**EXERCISE MATERIALS**

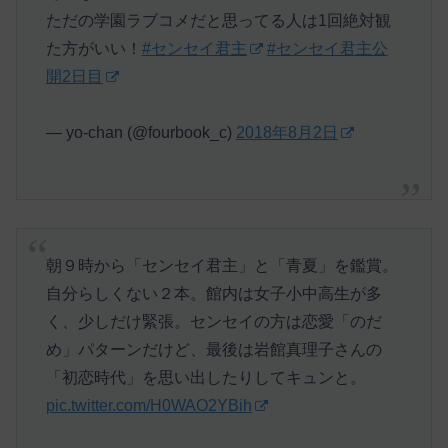
ただの学園ラブコメだと思ってる人は1回絶対観
た方がいい！
#センセイ君主
#センセイ君主公
開2日目
— yo-chan (@fourbook_c)
2018年8月2日
朝９時から「センセイ君主」と「青夏」を鑑賞。
自分らしくない２本。館内は女子小中高生が多
く、少しだけ緊張。センセイの方は恋愛「のだ
め」パターンだけど、最後は岩館真理子さんの
「初恋時代」を思い出したりしてキュンと。
pic.twitter.com/H0WAO2YBih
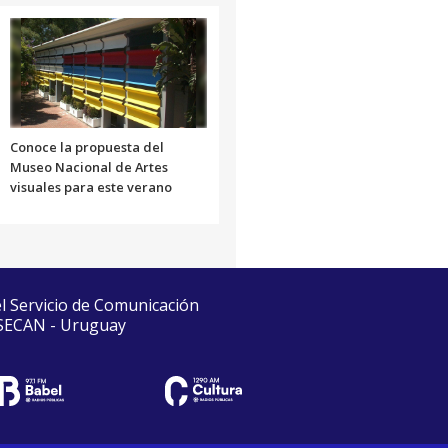
Conoce la propuesta del
Museo Nacional de Artes
visuales para este verano
el Servicio de Comunicación
 SECAN - Uruguay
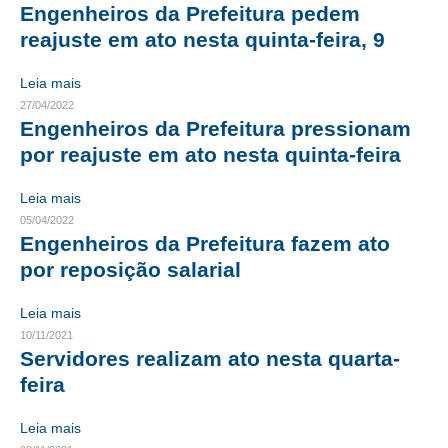
Engenheiros da Prefeitura pedem
CRESCE BRASIL
reajuste em ato nesta quinta-feira, 9
CONSELHO TECNOLÓGICO
Leia mais
27/04/2022
HISTÓRICO E ATUAÇÃO
Engenheiros da Prefeitura pressionam
por reajuste em ato nesta quinta-feira
COMPOSIÇÃO
Leia mais
CONSELHOS ASSESSORES
05/04/2022
PERSONALIDADES DA TECNOLOGIA
Engenheiros da Prefeitura fazem ato
por reposição salarial
NÚCLEO DA MULHER ENGENHEIRA
Leia mais
TRANSPARÊNCIA
10/11/2021
Servidores realizam ato nesta quarta-
JURÍDICO
feira
CONSULTORIA
Leia mais
ACORDOS, CONVENÇÕES E DISSÍDIOS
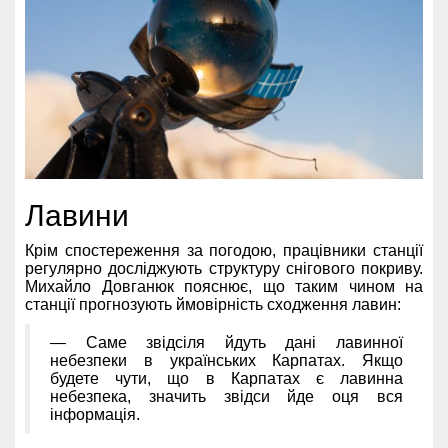
Лавини
Крім спостереження за погодою, працівники станції
регулярно досліджують структуру снігового покриву.
Михайло Довганюк пояснює, що таким чином на
станції прогнозують ймовірність сходження лавин:
— Саме звідсіля йдуть дані лавинної
небезпеки в українських Карпатах. Якщо
будете чути, що в Карпатах є лавинна
небезпека, значить звідси йде оця вся
інформація.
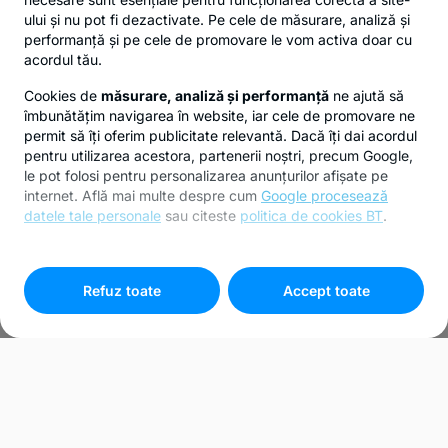
ului și nu pot fi dezactivate. Pe cele de măsurare, analiză și
performanță și pe cele de promovare le vom activa doar cu
acordul tău.
Cookies de
măsurare, analiză și performanță
ne ajută să
îmbunătățim navigarea în website, iar cele de promovare ne
permit să îți oferim publicitate relevantă. Dacă îți dai acordul
pentru utilizarea acestora, partenerii noștri, precum Google,
le pot folosi pentru personalizarea anunțurilor afișate pe
internet. Află mai multe despre cum
Google procesează
datele tale personale
sau citeste
politica de cookies BT
.
Pentru personalizarea preferințelor selectează
"
Setari
cookies
"
Refuz toate
Accept toate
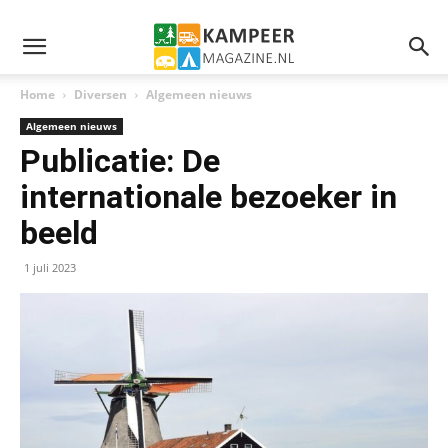
Home
Diversen
Algemeen nieuws
Algemeen nieuws
Publicatie: De
internationale bezoeker in
beeld
1 juli 2023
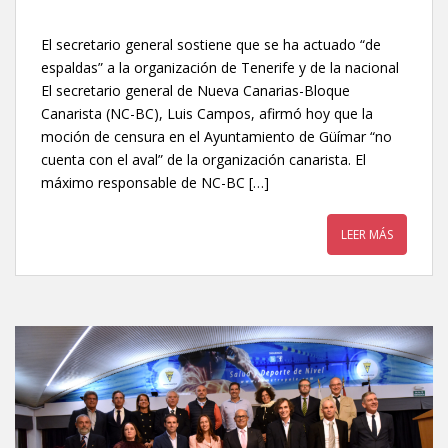
El secretario general sostiene que se ha actuado “de
espaldas” a la organización de Tenerife y de la nacional
El secretario general de Nueva Canarias-Bloque
Canarista (NC-BC), Luis Campos, afirmó hoy que la
moción de censura en el Ayuntamiento de Güímar “no
cuenta con el aval” de la organización canarista. El
máximo responsable de NC-BC […]
LEER MÁS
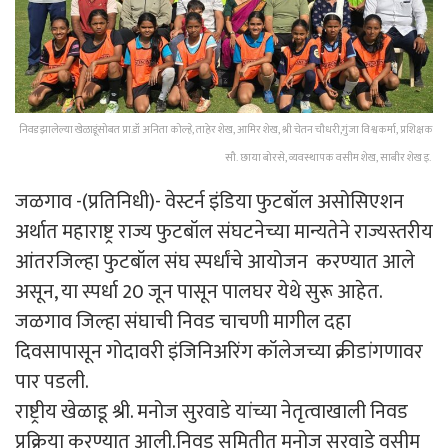
निवड झालेल्या खेळाडूंसोबत प्रा.डॉ अनिता कोल्हे, ताहेर शेख, आमिर शेख, श्री चेतन चौधरी,गुंजा विश्वकर्मा, प्रशिक्षक
सौ. छाया बोरसे, व्यवस्थापक वसीम शेख, साबीर शेख इ.
जळगाव -(प्रतिनिधी)- वेस्टर्न इंडिया फुटबॉल असोसिएशन
अर्थात महाराष्ट्र राज्य फुटबॉल संघटनेच्या मान्यतेने राज्यस्तरीय
आंतरजिल्हा फुटबॉल संघ स्पर्धांचे आयोजन करण्यात आले
असून, या स्पर्धा 20 जून पासून पालघर येथे सुरू आहेत.
जळगाव जिल्हा संघाची निवड चाचणी मागील दहा
दिवसापासून गोदावरी इंजिनिअरिंग कॉलेजच्या क्रीडांगणावर
पार पडली.
राष्ट्रीय खेळाडू श्री. मनोज सुरवाडे यांच्या नेतृत्वाखाली निवड
प्रक्रिया करण्यात आली.निवड समितीत मनोज सुरवाडे वसीम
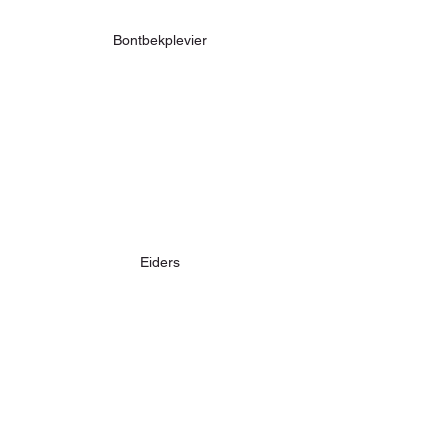
Bontbekplevier
Eiders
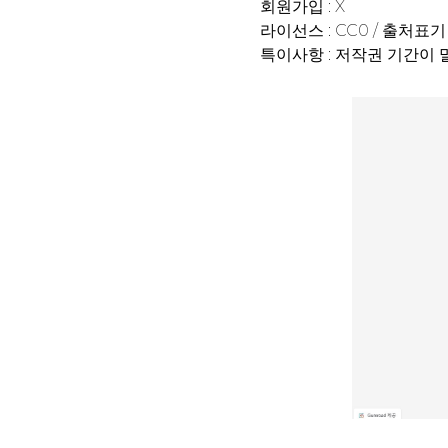
회원가입 : X
라이선스 : CC0 / 출처표기 :
특이사항 : 저작권 기간이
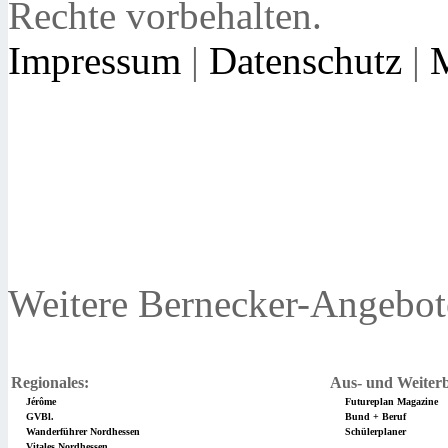
Rechte vorbehalten.
Impressum
|
Datenschutz
|
Weitere Bernecker-Angebot
Regionales:
Aus- und Weiterb
Jérôme
Futureplan Magazine
GVBl.
Bund + Beruf
Wanderführer Nordhessen
Schülerplaner
Vitales Nordhessen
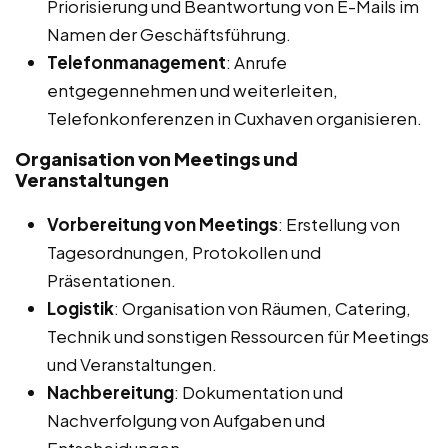
Priorisierung und Beantwortung von E-Mails im
Namen der Geschäftsführung.
Telefonmanagement
: Anrufe
entgegennehmen und weiterleiten,
Telefonkonferenzen in Cuxhaven organisieren.
Organisation von Meetings und
Veranstaltungen
Vorbereitung von Meetings
: Erstellung von
Tagesordnungen, Protokollen und
Präsentationen.
Logistik
: Organisation von Räumen, Catering,
Technik und sonstigen Ressourcen für Meetings
und Veranstaltungen.
Nachbereitung
: Dokumentation und
Nachverfolgung von Aufgaben und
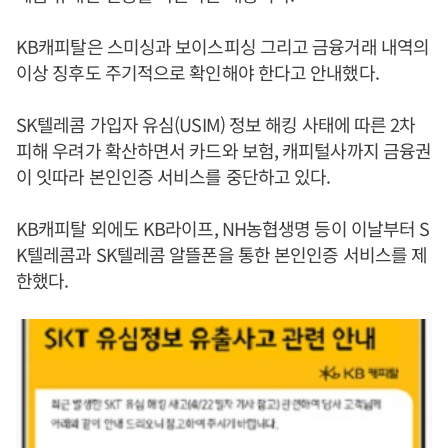
KB캐피탈은 스미싱과 보이스피싱 그리고 금융거래 내역의
이상 징후도 주기적으로 확인해야 한다고 안내했다.
SK텔레콤 가입자 유심(USIM) 정보 해킹 사태에 따른 2차
피해 우려가 확산하면서 카드와 보험, 캐피털사까지 금융권
이 잇따라 본인인증 서비스를 중단하고 있다.
KB캐피탈 외에도 KB라이프, NH농협생명 등이 이날부터 S
K텔레콤과 SK텔레콤 알뜰폰을 통한 본인인증 서비스를 제
한했다.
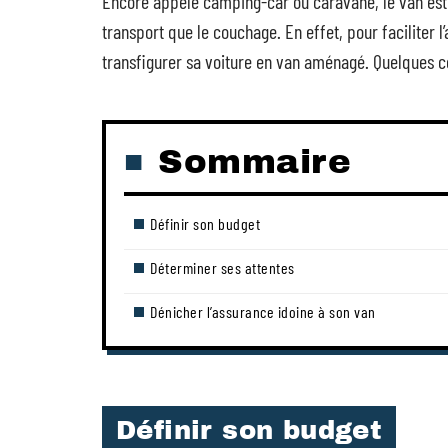
Encore appelé camping-car ou caravane, le van est l
transport que le couchage. En effet, pour faciliter l
transfigurer sa voiture en van aménagé. Quelques co
Sommaire
Définir son budget
Déterminer ses attentes
Dénicher l’assurance idoine à son van
Définir son budget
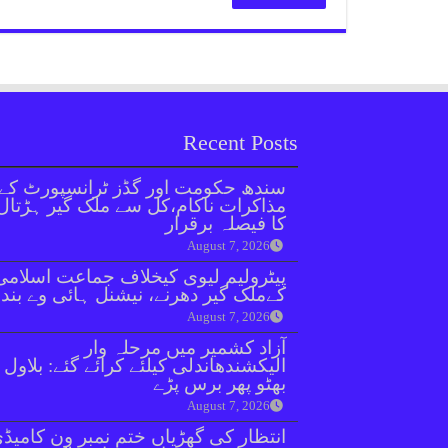
Recent Posts
سندھ حکومت اور گڈز ٹرانسپورٹ کے
مذاکرات ناکام،کل سے ملک گیر ہڑتال
کا فیصلہ برقرار
August 7, 2026
پیٹرولیم لیوی کیخلاف جماعت اسلامی
کےملک گیر دھرنے، نیشنل ہائی وے بند
August 7, 2026
آزاد کشمیر میں مرحلہ وار
الیکشندھاندلی کیلئے کرائے گئے: بلاول
بھٹو پھر برس پڑے
August 7, 2026
انتظار کی گھڑیاں ختم نمبر ون کامیڈ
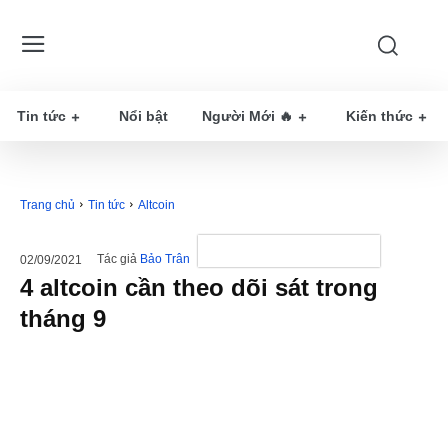
Tin tức
Nổi bật
Người Mới 🔥
Kiến thức
Trang chủ
Tin tức
Altcoin
Tác giả
Bảo Trân
02/09/2021
4 altcoin cần theo dõi sát trong
tháng 9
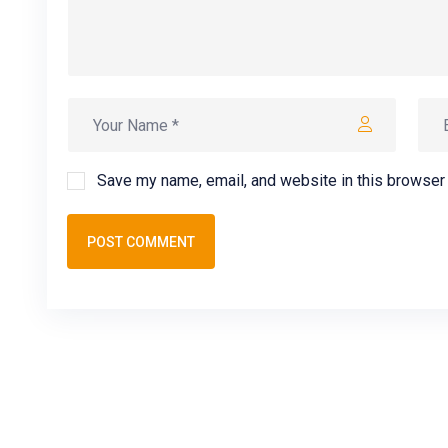
Save my name, email, and website in this browser 
POST COMMENT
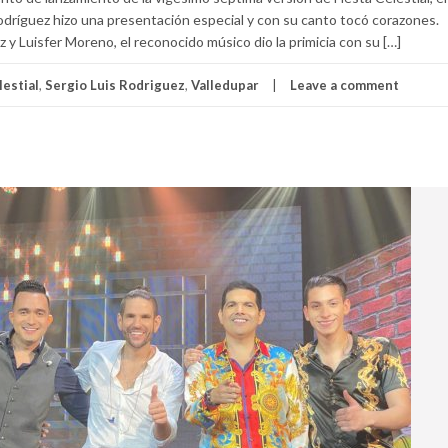
odríguez hizo una presentación especial y con su canto tocó corazones.
 Luisfer Moreno, el reconocido músico dio la primicia con su […]
lestial
,
Sergio Luis Rodriguez
,
Valledupar
Leave a comment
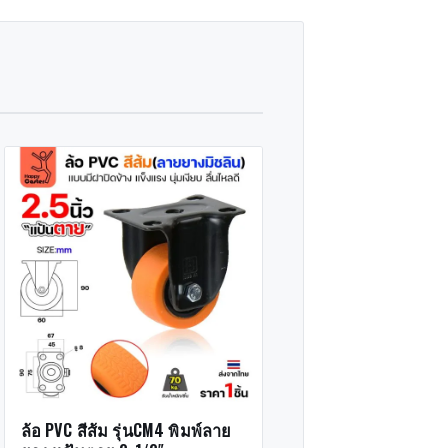
ล้อ PVC สีส้ม รุ่นCM4 พิมพ์ลาย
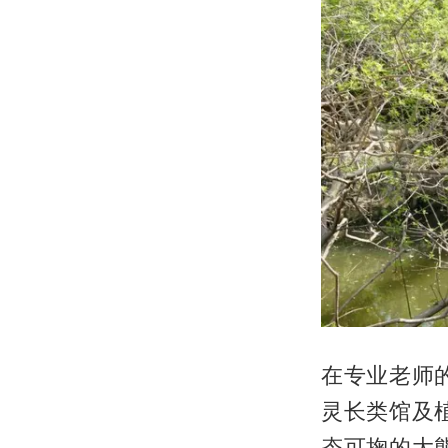
在专业老师
灵长类馆及
态可掬的大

**TO DO**
When you copy the lines above, drop the pictures and keep everything else exact.

**REPLY TO THE EXERCISE**
ただの学園ラブコメだと思ってる人は1回絶対観
た方がいい！
#センセイ君主
#センセイ君主公
開2日目
— yo-chan (@fourbook_c)
2018年8月2日
朝９時から「センセイ君主」と「青夏」を鑑賞。
自分らしくない２本。館内は女子小中高生が多
く、少しだけ緊張。センセイの方は恋愛「のだ
め」パターンだけど、最後は岩館真理子さんの
「初恋時代」を思い出したりしてキュンと。
pic.twitter.com/H0WAO2YBih
Conoce la propuesta del
Museo Nacional de Artes
visuales para este verano
el Servicio de Comunicación
 SECAN - Uruguay
Engenheiros da Prefeitura pedem
CRESCE BRASIL
reajuste em ato nesta quinta-feira, 9
CONSELHO TECNOLÓGICO
Leia mais
27/04/2022
HISTÓRICO E ATUAÇÃO
Engenheiros da Prefeitura pressionam
por reajuste em ato nesta quinta-feira
COMPOSIÇÃO
Leia mais
CONSELHOS ASSESSORES
05/04/2022
PERSONALIDADES DA TECNOLOGIA
Engenheiros da Prefeitura fazem ato
por reposição salarial
NÚCLEO DA MULHER ENGENHEIRA
Leia mais
TRANSPARÊNCIA
10/11/2021
Servidores realizam ato nesta quarta-
JURÍDICO
feira
CONSULTORIA
Leia mais
ACORDOS, CONVENÇÕES E DISSÍDIOS
Лавини
Крім спостереження за погодою, працівники станції
регулярно досліджують структуру снігового покриву.
Михайло Довганюк пояснює, що таким чином на
станції прогнозують ймовірність сходження лавин:
— Саме звідсіля йдуть дані лавинної
небезпеки в українських Карпатах. Якщо
будете чути, що в Карпатах є лавинна
небезпека, значить звідси йде оця вся
інформація.
ului și nu pot fi dezactivate. Pe cele de măsurare, analiză și
performanță și pe cele de promovare le vom activa doar cu
acordul tău.
Cookies de
măsurare, analiză și performanță
ne ajută să
îmbunătățim navigarea în website, iar cele de promovare ne
permit să îți oferim publicitate relevantă. Dacă îți dai acordul
pentru utilizarea acestora, partenerii noștri, precum Google,
le pot folosi pentru personalizarea anunțurilor afișate pe
internet. Află mai multe despre cum
Google procesează
datele tale personale
sau citeste
politica de cookies BT
.
Pentru personalizarea preferințelor selectează
"
Setari
cookies
"
Refuz toate
Accept toate
Home
Diversen
Algemeen nieuws
Algemeen nieuws
Publicatie: De
internationale bezoeker in
beeld
1 juli 2023
El secretario general sostiene que se ha actuado “de
espaldas” a la organización de Tenerife y de la nacional
El secretario general de Nueva Canarias-Bloque
Canarista (NC-BC), Luis Campos, afirmó hoy que la
moción de censura en el Ayuntamiento de Güímar “no
cuenta con el aval” de la organización canarista. El
máximo responsable de NC-BC […]
LEER MÁS
निवड झालेल्या खेळाडूंसोबत प्रा.डॉ अनिता कोल्हे, ताहेर शेख, आमिर शेख, श्री चेतन चौधरी,गुंजा विश्वकर्मा, प्रशिक्षक
सौ. छाया बोरसे, व्यवस्थापक वसीम शेख, साबीर शेख इ.
जळगाव -(प्रतिनिधी)- वेस्टर्न इंडिया फुटबॉल असोसिएशन
अर्थात महाराष्ट्र राज्य फुटबॉल संघटनेच्या मान्यतेने राज्यस्तरीय
आंतरजिल्हा फुटबॉल संघ स्पर्धांचे आयोजन करण्यात आले
असून, या स्पर्धा 20 जून पासून पालघर येथे सुरू आहेत.
जळगाव जिल्हा संघाची निवड चाचणी मागील दहा
दिवसापासून गोदावरी इंजिनिअरिंग कॉलेजच्या क्रीडांगणावर
पार पडली.
राष्ट्रीय खेळाडू श्री. मनोज सुरवाडे यांच्या नेतृत्वाखाली निवड
प्रक्रिया करण्यात आली.निवड समितीत मनोज सुरवाडे वसीम
Bontbekplevier
Eiders
회원가입 : X
라이선스 : CC0 / 출처표기 :
특이사항 : 저작권 기간이
Rechte vorbehalten.
Impressum
|
Datenschutz
|
Weitere Bernecker-Angebot
Regionales:
Aus- und Weiterb
Jérôme
Futureplan Magazine
GVBl.
Bund + Beruf
Wanderführer Nordhessen
Schülerplaner
Vitales Nordhessen
Priorisierung und Beantwortung von E-Mails im
Namen der Geschäftsführung.
Telefonmanagement
: Anrufe
entgegennehmen und weiterleiten,
Telefonkonferenzen in Cuxhaven organisieren.
Organisation von Meetings und
Veranstaltungen
Vorbereitung von Meetings
: Erstellung von
Tagesordnungen, Protokollen und
Präsentationen.
Logistik
: Organisation von Räumen, Catering,
Technik und sonstigen Ressourcen für Meetings
und Veranstaltungen.
Nachbereitung
: Dokumentation und
Nachverfolgung von Aufgaben und
KB캐피탈은 스미싱과 보이스피싱 그리고 금융거래 내역의
이상 징후도 주기적으로 확인해야 한다고 안내했다.
SK텔레콤 가입자 유심(USIM) 정보 해킹 사태에 따른 2차
피해 우려가 확산하면서 카드와 보험, 캐피털사까지 금융권
이 잇따라 본인인증 서비스를 중단하고 있다.
KB캐피탈 외에도 KB라이프, NH농협생명 등이 이날부터 S
K텔레콤과 SK텔레콤 알뜰폰을 통한 본인인증 서비스를 제
한했다.
Encore appelé camping-car ou caravane, le van est l
transport que le couchage. En effet, pour faciliter l
transfigurer sa voiture en van aménagé. Quelques co
Sommaire
Définir son budget
Déterminer ses attentes
Dénicher l’assurance idoine à son van
Définir son budget
Recent Posts
سندھ حکومت اور گڈز ٹرانسپورٹ کے
مذاکرات ناکام،کل سے ملک گیر ہڑتال
کا فیصلہ برقرار
August 7, 2026
پیٹرولیم لیوی کیخلاف جماعت اسلامی
کےملک گیر دھرنے، نیشنل ہائی وے بند
August 7, 2026
آزاد کشمیر میں مرحلہ وار
الیکشندھاندلی کیلئے کرائے گئے: بلاول
بھٹو پھر برس پڑے
August 7, 2026
انتظار کی گھڑیاں ختم نمبر ون کامیڈ
Tin tức
Nổi bật
Người Mới 🔥
Kiến thức
Trang chủ
Tin tức
Altcoin
Tác giả
Bảo Trân
02/09/2021
4 altcoin cần theo dõi sát trong
tháng 9
Save my name, email, and website in this browser 
POST COMMENT
odríguez hizo una presentación especial y con su canto tocó corazones.
 Luisfer Moreno, el reconocido músico dio la primicia con su […]
lestial
,
Sergio Luis Rodriguez
,
Valledupar
Leave a comment
ล้อ PVC สีส้ม รุ่นCM4 พิมพ์ลาย
在专业老师
灵长类馆及
态可掬的大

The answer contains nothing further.